**INSTRUCTIONS TO FOLLOW**. Which lines of the records below contain the string "Tools"? Report each of them.

**INPUT RECORDS**.
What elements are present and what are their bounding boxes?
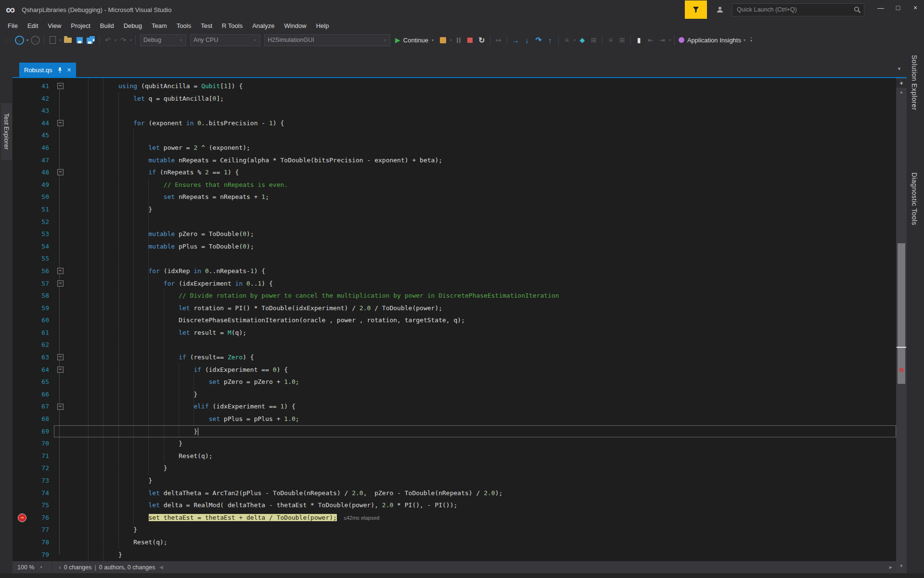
fold-margin[interactable] [54, 536, 66, 549]
stop-debugging-icon[interactable] [467, 38, 473, 43]
glyph-margin[interactable] [13, 376, 32, 388]
glyph-margin[interactable] [13, 536, 32, 549]
code-text[interactable]: for (exponent in 0..bitsPrecision - 1) { [66, 117, 896, 130]
fold-collapse-icon[interactable]: − [57, 169, 64, 175]
fold-margin[interactable] [54, 524, 66, 536]
fold-collapse-icon[interactable]: − [57, 120, 64, 126]
intellitrace-tag-icon[interactable]: ◆ [578, 35, 587, 45]
glyph-margin[interactable] [13, 327, 32, 339]
intellitrace-dropdown-icon[interactable]: ▾ [450, 38, 452, 42]
fold-margin[interactable] [54, 105, 66, 117]
changes-indicator[interactable]: 0 changes [64, 564, 92, 571]
fold-margin[interactable] [54, 129, 66, 142]
code-line-52[interactable]: 52 [13, 216, 896, 228]
code-text[interactable]: DiscretePhaseEstimationIteration(oracle … [66, 314, 896, 327]
glyph-margin[interactable] [13, 524, 32, 536]
break-all-icon[interactable] [457, 38, 461, 43]
breakpoint-current-statement-icon[interactable]: → [18, 513, 26, 522]
show-diagnostics-icon[interactable]: ↦ [494, 35, 503, 45]
code-text[interactable]: let q = qubitAncilla[0]; [66, 92, 896, 105]
code-text[interactable] [66, 129, 896, 142]
glyph-margin[interactable] [13, 549, 32, 561]
open-file-icon[interactable] [64, 38, 72, 43]
minimize-button[interactable]: — [872, 0, 889, 15]
code-line-67[interactable]: 67− elif (idxExperiment == 1) { [13, 400, 896, 413]
undo-icon[interactable]: ↶ [103, 35, 112, 45]
history-left-icon[interactable]: ◄ [158, 564, 165, 571]
show-next-statement-icon[interactable]: → [511, 35, 520, 45]
menu-build[interactable]: Build [95, 20, 119, 31]
fold-margin[interactable] [54, 314, 66, 327]
code-text[interactable]: if (idxExperiment == 0) { [66, 364, 896, 376]
fold-collapse-icon[interactable]: − [57, 354, 64, 360]
bookmark-dropdown-icon[interactable]: ▾ [669, 38, 671, 42]
code-text[interactable] [66, 216, 896, 228]
scroll-down-icon[interactable]: ▼ [896, 564, 907, 568]
code-line-62[interactable]: 62 [13, 339, 896, 351]
authors-indicator[interactable]: 0 authors, 0 changes [99, 564, 155, 571]
maximize-button[interactable]: □ [889, 0, 907, 15]
glyph-margin[interactable] [13, 166, 32, 179]
undo-dropdown-icon[interactable]: ▾ [115, 38, 116, 42]
bookmark-icon[interactable]: ▮ [635, 35, 643, 45]
glyph-margin[interactable] [13, 339, 32, 351]
menu-test[interactable]: Test [196, 20, 217, 31]
solution-configuration-dropdown[interactable]: Debug▾ [140, 34, 186, 46]
glyph-margin[interactable] [13, 499, 32, 512]
code-text[interactable]: } [66, 462, 896, 474]
glyph-margin[interactable] [13, 191, 32, 203]
glyph-margin[interactable] [13, 92, 32, 105]
glyph-margin[interactable] [13, 462, 32, 474]
code-line-69[interactable]: 69 } [13, 425, 896, 438]
code-text[interactable]: elif (idxExperiment == 1) { [66, 400, 896, 413]
code-line-53[interactable]: 53 mutable pZero = ToDouble(0); [13, 228, 896, 240]
splitter-handle-icon[interactable]: + [896, 79, 907, 88]
save-all-icon[interactable] [87, 36, 95, 44]
menu-tools[interactable]: Tools [172, 20, 196, 31]
glyph-margin[interactable] [13, 154, 32, 167]
code-text[interactable]: } [66, 524, 896, 536]
glyph-margin[interactable] [13, 216, 32, 228]
menu-window[interactable]: Window [279, 20, 311, 31]
code-line-48[interactable]: 48− if (nRepeats % 2 == 1) { [13, 166, 896, 179]
glyph-margin[interactable] [13, 425, 32, 438]
code-line-50[interactable]: 50 set nRepeats = nRepeats + 1; [13, 191, 896, 203]
menu-r-tools[interactable]: R Tools [217, 20, 247, 31]
fold-margin[interactable] [54, 203, 66, 216]
glyph-margin[interactable] [13, 105, 32, 117]
fold-margin[interactable] [54, 549, 66, 561]
vertical-scrollbar[interactable]: + ▲ ▼ [896, 78, 907, 573]
code-text[interactable]: for (idxRep in 0..nRepeats-1) { [66, 265, 896, 277]
glyph-margin[interactable] [13, 277, 32, 290]
breakpoint-window-dropdown-icon[interactable]: ▾ [574, 38, 576, 42]
fold-margin[interactable] [54, 252, 66, 265]
fold-margin[interactable]: − [54, 80, 66, 92]
breakpoint-window-icon[interactable]: ≡ [563, 35, 571, 45]
code-line-51[interactable]: 51 } [13, 203, 896, 216]
glyph-margin[interactable] [13, 203, 32, 216]
code-line-41[interactable]: 41− using (qubitAncilla = Qubit[1]) { [13, 80, 896, 92]
code-text[interactable]: // Divide rotation by power to cancel th… [66, 289, 896, 302]
glyph-margin[interactable] [13, 400, 32, 413]
bookmark-prev-icon[interactable]: ⇤ [646, 35, 655, 45]
code-text[interactable]: mutable pZero = ToDouble(0); [66, 228, 896, 240]
fold-margin[interactable] [54, 154, 66, 167]
code-line-54[interactable]: 54 mutable pPlus = ToDouble(0); [13, 240, 896, 253]
glyph-margin[interactable] [13, 413, 32, 425]
code-line-63[interactable]: 63− if (result== Zero) { [13, 351, 896, 364]
code-text[interactable]: let result = M(q); [66, 327, 896, 339]
menu-debug[interactable]: Debug [119, 20, 147, 31]
glyph-margin[interactable] [13, 351, 32, 364]
code-text[interactable]: mutable pPlus = ToDouble(0); [66, 240, 896, 253]
code-line-71[interactable]: 71 Reset(q); [13, 450, 896, 462]
fold-margin[interactable]: − [54, 265, 66, 277]
fold-margin[interactable] [54, 499, 66, 512]
code-line-56[interactable]: 56− for (idxRep in 0..nRepeats-1) { [13, 265, 896, 277]
fold-collapse-icon[interactable]: − [57, 367, 64, 373]
close-button[interactable]: × [907, 0, 924, 15]
glyph-margin[interactable] [13, 142, 32, 154]
restart-icon[interactable]: ↻ [477, 35, 486, 45]
zoom-control[interactable]: 100 % ▾ [13, 561, 48, 573]
fold-collapse-icon[interactable]: − [57, 268, 64, 274]
code-text[interactable]: // Ensures that nRepeats is even. [66, 179, 896, 191]
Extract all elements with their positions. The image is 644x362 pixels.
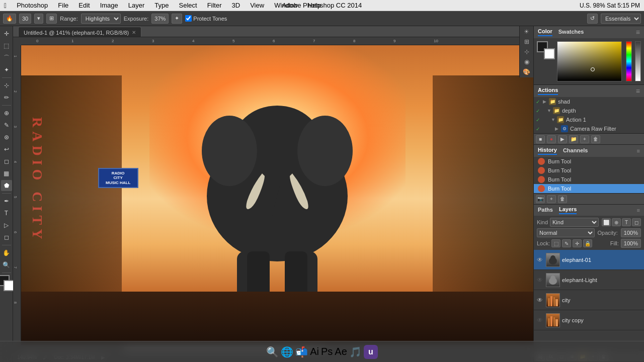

**EXERCISE ANSWER**.
menu-tools[interactable]: Tools [172, 20, 196, 31]
menu-r-tools[interactable]: R Tools [217, 20, 247, 31]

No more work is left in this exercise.